I am interested in fitting the following Gaussian process regression model: y_i = f(x_i) + e_i, where x_i is a p-dimensional vector of covariates, and e_i is iid N(0, s2). Note that f(.) is an unkown function of the covariates, and I want to use gaussian process regression to nonparametrically estimate f, then test if f is significantly related to y(i.e. is the mean of f different than 0? is its variance different than 0?). Basically I want to use GP regression to conduct a nonparametric global omnibus test to see if my covariates X are significantly related to Y.
I notice in the gaussian process regression literature that the noise is often assumed to be iid N(0, s2), however, this assumption may be unrealistic in practice. It is my understanding that if this noise assumption is violated, then any testing I do of f will likely have poor frequentest coverage rates (i.e. inflated type-1-error rates).
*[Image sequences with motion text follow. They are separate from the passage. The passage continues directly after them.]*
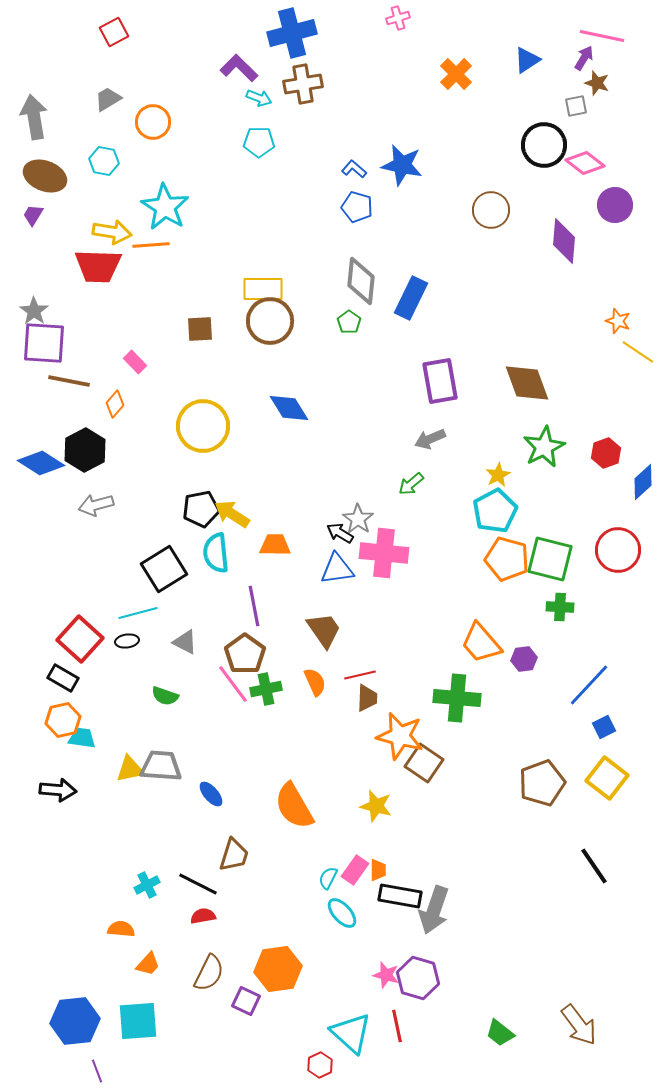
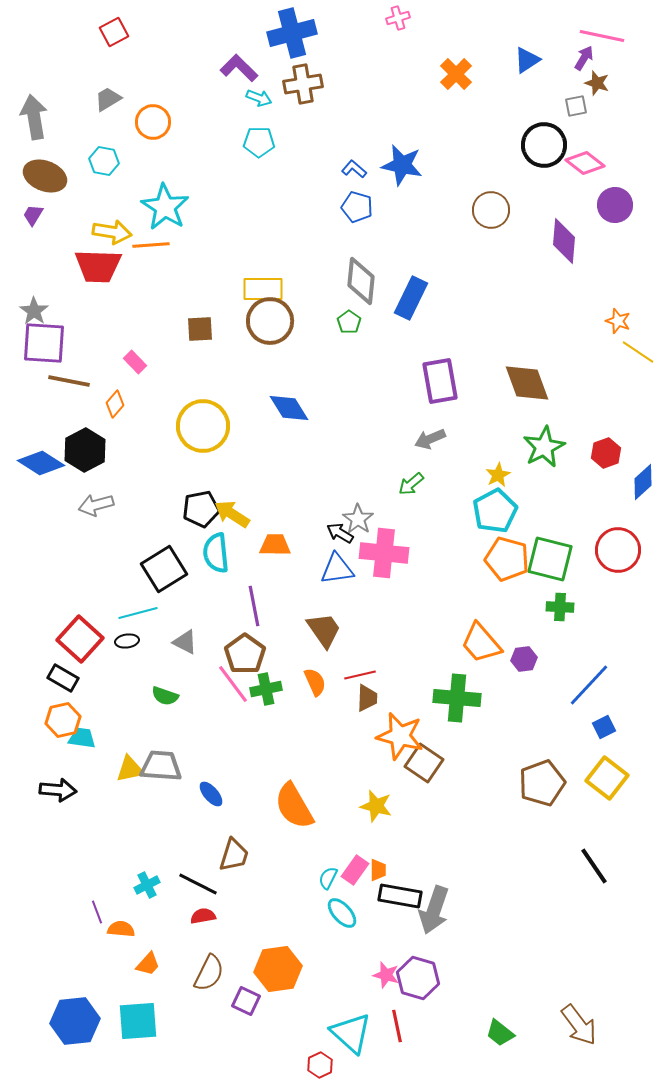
purple line at (97, 1071): moved 159 px up
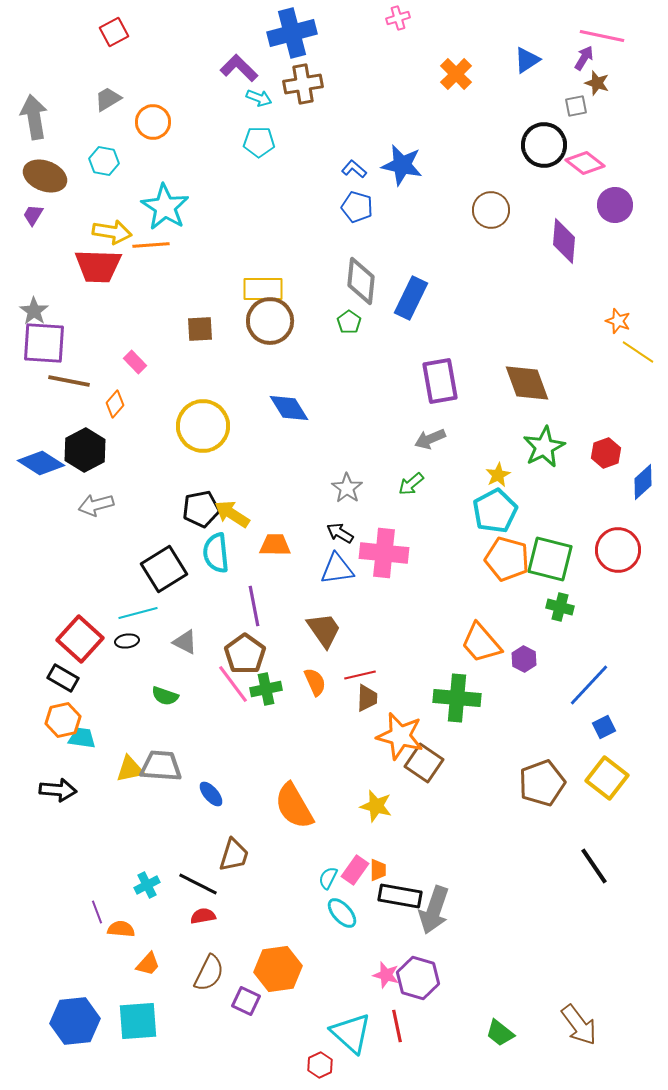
gray star at (358, 519): moved 11 px left, 31 px up
green cross at (560, 607): rotated 12 degrees clockwise
purple hexagon at (524, 659): rotated 25 degrees counterclockwise
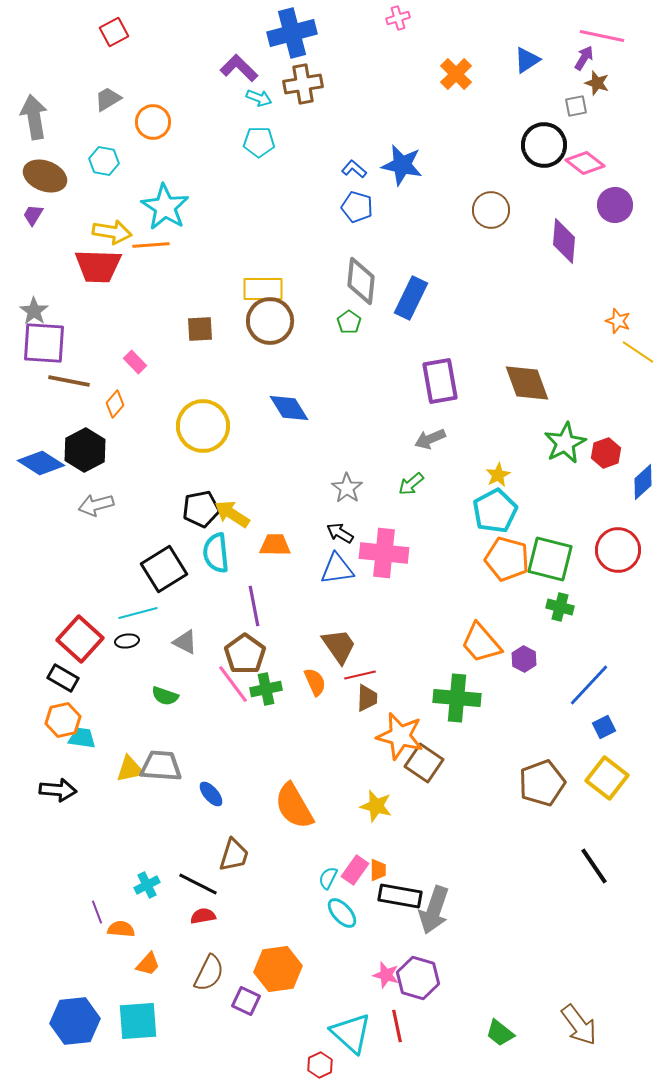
green star at (544, 447): moved 21 px right, 4 px up
brown trapezoid at (324, 630): moved 15 px right, 16 px down
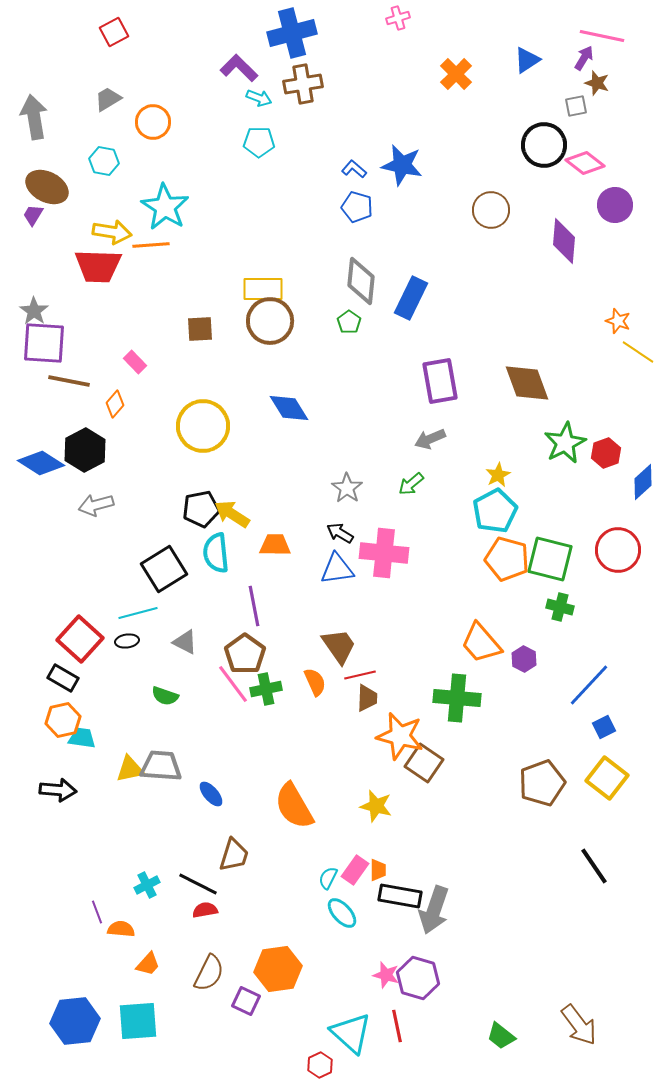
brown ellipse at (45, 176): moved 2 px right, 11 px down; rotated 6 degrees clockwise
red semicircle at (203, 916): moved 2 px right, 6 px up
green trapezoid at (500, 1033): moved 1 px right, 3 px down
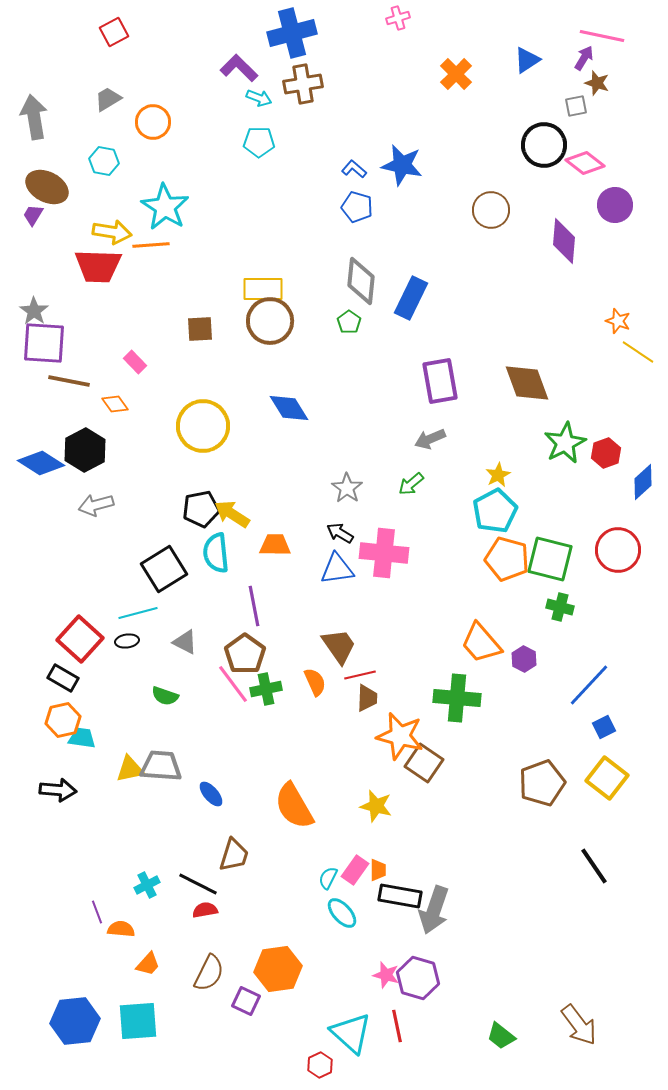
orange diamond at (115, 404): rotated 76 degrees counterclockwise
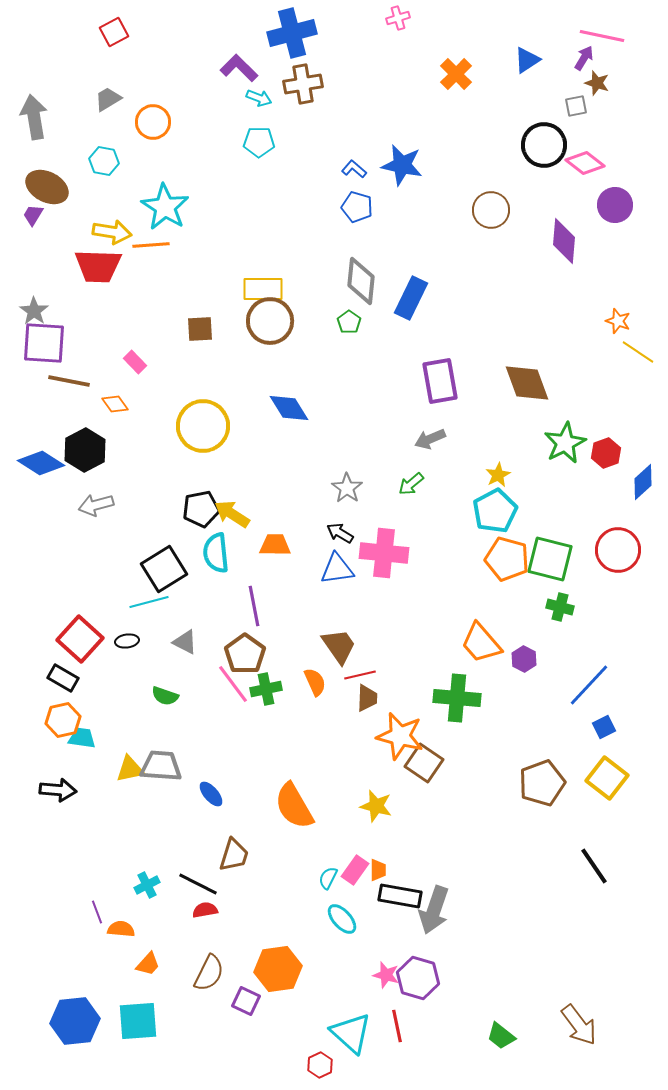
cyan line at (138, 613): moved 11 px right, 11 px up
cyan ellipse at (342, 913): moved 6 px down
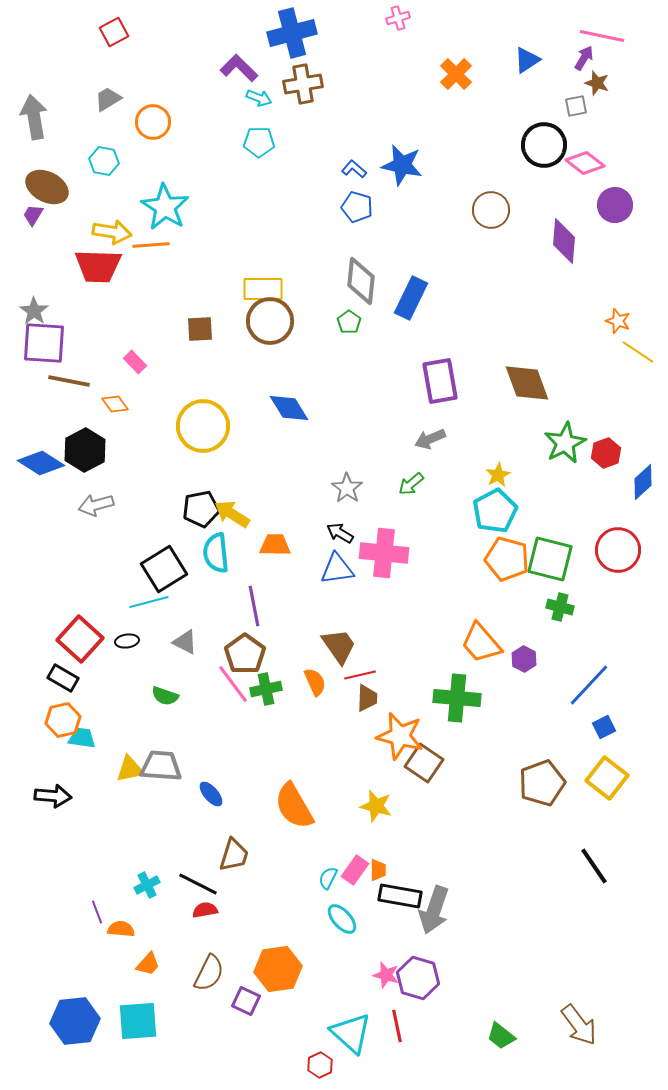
black arrow at (58, 790): moved 5 px left, 6 px down
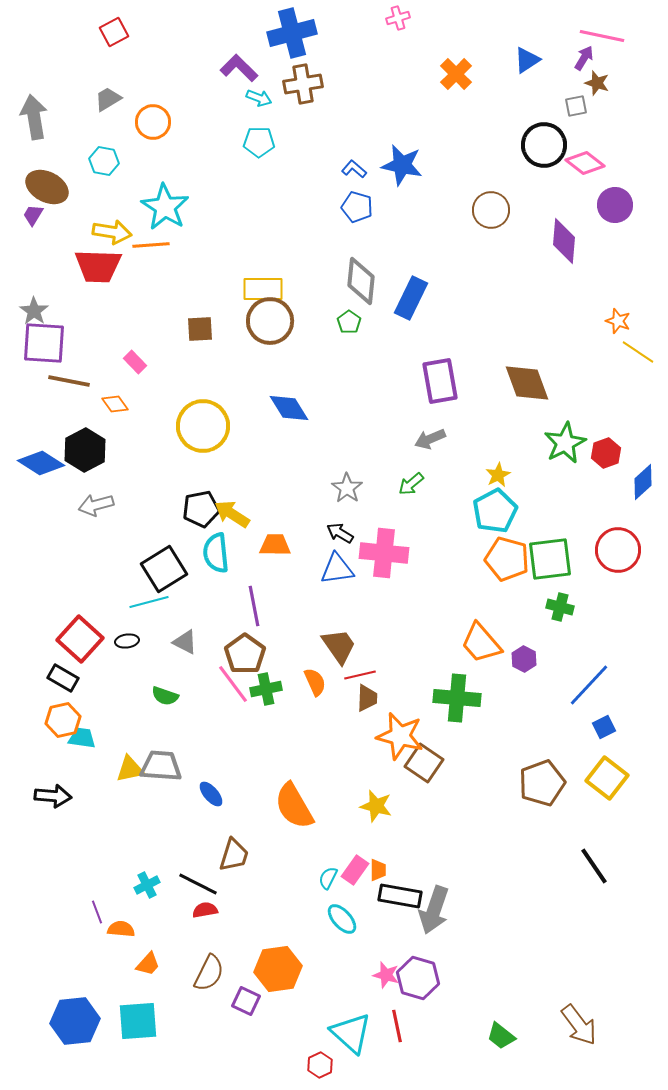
green square at (550, 559): rotated 21 degrees counterclockwise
Therefore, my question is as follows: is anyone aware of any literature that discusses the properties of the gaussian process regression model given model misspecification (e.g. when the noise assumption is incorrect)? In particular, is it possible to still conduct valid inferences on f even when my noise assumption is violated? If not, is there anyway to modify the GP model (perhaps through some sort of robust sandwich covariance estimator) to obtain more robust inferences on f given non iid noise?